Most research on irregular and illegal migration out of Nigeria lacks first-hand information and experiences of migrants due to the elusive nature of this group. The result is often a lack of knowledge and body of research to inform policymaking at the national and regional levels. Support from the Africa Initiative enabled Ikuteyijo to conduct on-the-ground research to collect data and conduct interviews with migrants and returnee migrants.
“Lanre’s supported research on irregular and illegal migration and policy recommendations offers an opportunity for him to introduce ideas to new and wider audiences and strengthen national legislation,” says Erica Dybenko, program manager of the Africa Initiative.
The Africa Initiative Graduate Research Program supports policy relevant, innovative research in six thematic areas – conflict resolution, energy, food security, health, migration, and climate change. For more information on the Africa Initiative and students selected for the program, please visit www.africaportal.org/exchange. To read Ikuteyijo’s Backgrounder paper, please visit www.africaportal.org/articles/2012/01/26/illegal-migration-and-policy-challenges-nigeria.
Kevin Dias, Communications Specialist, CIGI
Tel: 519.885.2444, ext. 238, Email: [email protected]
The Centre for International Governance Innovation (CIGI) is an independent, nonpartisan think tank on international governance.
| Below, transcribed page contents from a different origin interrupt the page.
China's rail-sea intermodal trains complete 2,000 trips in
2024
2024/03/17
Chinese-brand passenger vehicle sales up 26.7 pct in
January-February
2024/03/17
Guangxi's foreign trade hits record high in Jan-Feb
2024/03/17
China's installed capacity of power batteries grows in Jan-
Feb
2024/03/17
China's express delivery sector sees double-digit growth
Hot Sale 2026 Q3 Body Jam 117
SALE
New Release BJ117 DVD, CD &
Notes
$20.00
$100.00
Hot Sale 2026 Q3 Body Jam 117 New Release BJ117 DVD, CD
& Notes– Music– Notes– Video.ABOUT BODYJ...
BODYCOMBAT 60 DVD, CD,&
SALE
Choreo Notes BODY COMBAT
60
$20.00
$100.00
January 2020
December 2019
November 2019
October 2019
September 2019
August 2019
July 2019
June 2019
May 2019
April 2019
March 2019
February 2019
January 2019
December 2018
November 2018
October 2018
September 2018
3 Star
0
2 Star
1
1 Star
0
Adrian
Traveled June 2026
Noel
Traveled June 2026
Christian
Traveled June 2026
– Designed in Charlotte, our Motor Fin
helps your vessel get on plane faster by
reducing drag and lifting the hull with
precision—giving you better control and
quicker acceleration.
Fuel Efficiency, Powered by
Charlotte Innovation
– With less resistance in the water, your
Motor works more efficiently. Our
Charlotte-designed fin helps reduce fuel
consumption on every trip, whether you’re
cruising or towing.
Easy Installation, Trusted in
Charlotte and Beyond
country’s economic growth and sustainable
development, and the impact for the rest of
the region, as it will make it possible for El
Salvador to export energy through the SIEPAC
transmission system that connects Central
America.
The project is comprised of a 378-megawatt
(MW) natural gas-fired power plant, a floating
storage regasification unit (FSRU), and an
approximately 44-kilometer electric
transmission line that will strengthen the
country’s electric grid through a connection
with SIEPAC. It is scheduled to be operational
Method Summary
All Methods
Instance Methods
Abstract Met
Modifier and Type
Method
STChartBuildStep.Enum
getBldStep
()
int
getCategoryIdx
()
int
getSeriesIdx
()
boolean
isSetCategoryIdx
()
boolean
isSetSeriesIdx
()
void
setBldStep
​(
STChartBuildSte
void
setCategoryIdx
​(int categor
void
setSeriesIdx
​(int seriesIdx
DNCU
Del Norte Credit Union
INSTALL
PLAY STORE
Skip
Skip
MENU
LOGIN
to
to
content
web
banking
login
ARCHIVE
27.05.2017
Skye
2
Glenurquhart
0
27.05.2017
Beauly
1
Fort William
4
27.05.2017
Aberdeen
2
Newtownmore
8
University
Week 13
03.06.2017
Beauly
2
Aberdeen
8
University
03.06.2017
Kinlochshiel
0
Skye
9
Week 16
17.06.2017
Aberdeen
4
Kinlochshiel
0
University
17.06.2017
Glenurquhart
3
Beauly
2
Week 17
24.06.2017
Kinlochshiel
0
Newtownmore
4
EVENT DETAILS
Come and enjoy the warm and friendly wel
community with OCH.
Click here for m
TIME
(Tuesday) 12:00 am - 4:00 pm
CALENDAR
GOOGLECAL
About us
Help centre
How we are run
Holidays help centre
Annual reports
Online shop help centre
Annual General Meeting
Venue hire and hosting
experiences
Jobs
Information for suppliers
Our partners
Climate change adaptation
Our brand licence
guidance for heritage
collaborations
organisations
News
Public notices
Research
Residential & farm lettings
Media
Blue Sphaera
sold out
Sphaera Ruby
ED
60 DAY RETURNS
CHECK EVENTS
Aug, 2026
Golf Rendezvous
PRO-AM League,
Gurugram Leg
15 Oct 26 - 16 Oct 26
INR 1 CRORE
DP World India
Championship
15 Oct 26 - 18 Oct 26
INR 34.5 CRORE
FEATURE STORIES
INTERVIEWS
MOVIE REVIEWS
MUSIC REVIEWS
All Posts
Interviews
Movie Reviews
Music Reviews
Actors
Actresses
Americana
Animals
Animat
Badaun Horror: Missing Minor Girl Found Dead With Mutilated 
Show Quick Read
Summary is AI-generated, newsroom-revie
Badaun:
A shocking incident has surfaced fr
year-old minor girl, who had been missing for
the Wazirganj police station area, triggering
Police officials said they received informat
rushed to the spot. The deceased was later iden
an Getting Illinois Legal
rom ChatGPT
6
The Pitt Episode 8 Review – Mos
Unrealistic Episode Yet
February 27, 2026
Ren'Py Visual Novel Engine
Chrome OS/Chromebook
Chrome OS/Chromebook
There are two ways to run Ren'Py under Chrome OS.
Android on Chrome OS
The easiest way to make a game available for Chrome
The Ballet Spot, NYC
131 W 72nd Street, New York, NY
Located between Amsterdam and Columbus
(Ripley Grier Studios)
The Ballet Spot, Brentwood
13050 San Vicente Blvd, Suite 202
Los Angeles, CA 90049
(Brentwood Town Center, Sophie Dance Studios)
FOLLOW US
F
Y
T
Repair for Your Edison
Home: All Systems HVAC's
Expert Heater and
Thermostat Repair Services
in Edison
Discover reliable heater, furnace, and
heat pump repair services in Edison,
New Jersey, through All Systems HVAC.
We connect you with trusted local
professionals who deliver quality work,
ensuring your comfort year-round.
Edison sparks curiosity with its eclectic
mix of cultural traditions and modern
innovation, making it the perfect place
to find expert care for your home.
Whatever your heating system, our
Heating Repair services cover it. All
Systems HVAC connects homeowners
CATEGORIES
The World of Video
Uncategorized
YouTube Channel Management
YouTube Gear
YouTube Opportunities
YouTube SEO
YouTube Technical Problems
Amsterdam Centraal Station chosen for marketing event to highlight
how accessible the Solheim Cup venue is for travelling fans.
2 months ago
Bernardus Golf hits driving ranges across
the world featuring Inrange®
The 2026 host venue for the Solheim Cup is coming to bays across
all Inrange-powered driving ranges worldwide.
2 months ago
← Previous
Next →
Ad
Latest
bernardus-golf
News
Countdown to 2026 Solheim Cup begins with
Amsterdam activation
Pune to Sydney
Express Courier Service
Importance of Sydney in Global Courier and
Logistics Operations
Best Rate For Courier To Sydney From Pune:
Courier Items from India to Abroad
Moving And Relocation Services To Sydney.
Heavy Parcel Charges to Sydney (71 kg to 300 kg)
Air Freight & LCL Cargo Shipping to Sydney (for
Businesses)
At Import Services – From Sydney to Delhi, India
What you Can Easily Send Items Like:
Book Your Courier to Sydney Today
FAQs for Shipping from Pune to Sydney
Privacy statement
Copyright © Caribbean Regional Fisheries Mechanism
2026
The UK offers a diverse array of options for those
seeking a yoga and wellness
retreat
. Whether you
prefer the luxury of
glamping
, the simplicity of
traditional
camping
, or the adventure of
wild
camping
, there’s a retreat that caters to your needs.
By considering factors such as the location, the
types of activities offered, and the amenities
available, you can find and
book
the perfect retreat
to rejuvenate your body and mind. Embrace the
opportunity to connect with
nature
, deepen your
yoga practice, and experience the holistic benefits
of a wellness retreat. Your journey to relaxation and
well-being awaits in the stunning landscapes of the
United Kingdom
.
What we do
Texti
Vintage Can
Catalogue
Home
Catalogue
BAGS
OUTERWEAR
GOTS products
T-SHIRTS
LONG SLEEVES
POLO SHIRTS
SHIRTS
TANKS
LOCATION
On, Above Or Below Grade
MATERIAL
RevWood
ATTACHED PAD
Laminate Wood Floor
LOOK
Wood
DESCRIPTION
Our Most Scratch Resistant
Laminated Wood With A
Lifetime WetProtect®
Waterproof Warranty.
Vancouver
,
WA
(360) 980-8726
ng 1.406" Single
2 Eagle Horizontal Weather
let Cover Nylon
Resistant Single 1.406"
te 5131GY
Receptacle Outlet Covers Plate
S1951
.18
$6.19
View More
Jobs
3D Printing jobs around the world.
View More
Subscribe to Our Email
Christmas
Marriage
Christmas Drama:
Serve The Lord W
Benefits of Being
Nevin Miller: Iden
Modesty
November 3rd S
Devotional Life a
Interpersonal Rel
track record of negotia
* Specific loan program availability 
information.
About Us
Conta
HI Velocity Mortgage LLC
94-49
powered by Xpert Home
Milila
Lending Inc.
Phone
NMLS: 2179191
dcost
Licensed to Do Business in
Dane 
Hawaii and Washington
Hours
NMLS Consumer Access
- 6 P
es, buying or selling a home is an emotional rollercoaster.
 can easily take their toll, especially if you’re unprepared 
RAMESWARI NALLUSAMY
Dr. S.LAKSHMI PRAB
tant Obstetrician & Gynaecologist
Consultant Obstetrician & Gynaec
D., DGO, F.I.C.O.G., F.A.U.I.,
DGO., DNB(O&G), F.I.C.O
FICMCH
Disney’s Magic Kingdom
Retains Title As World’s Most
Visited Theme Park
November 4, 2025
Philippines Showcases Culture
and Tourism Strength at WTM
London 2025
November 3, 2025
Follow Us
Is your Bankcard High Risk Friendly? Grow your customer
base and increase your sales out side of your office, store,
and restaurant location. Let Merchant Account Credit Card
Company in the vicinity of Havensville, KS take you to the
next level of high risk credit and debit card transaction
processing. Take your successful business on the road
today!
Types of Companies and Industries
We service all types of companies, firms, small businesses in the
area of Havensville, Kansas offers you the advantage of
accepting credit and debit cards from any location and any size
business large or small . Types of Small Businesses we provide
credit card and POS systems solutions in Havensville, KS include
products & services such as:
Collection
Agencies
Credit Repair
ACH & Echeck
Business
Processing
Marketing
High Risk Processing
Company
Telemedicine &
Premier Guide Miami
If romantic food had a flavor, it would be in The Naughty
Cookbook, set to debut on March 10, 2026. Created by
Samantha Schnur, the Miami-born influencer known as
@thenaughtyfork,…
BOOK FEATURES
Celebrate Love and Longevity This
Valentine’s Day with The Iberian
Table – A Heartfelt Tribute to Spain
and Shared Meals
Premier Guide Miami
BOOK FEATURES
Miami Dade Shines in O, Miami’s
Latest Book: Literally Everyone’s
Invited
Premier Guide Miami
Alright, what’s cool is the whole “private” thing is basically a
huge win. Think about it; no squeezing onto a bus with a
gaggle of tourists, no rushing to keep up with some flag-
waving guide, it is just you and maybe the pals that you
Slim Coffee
Led by experienced practitioners and distinguished academics, CIGI supports research, forms networks, advances policy debate and generates ideas for multilateral governance improvements. Conducting an active agenda of research, events and publications, CIGI’s interdisciplinary work includes collaboration with policy, business and academic communities around the world. CIGI was founded in 2001 by philanthropist Jim Balsillie, then co-CEO of Research In Motion, and collaborates with and gratefully acknowledges support from a number of strategic partners, in particular the Government of Canada and the Government of Ontario. For more information, please visit www.cigionline.org.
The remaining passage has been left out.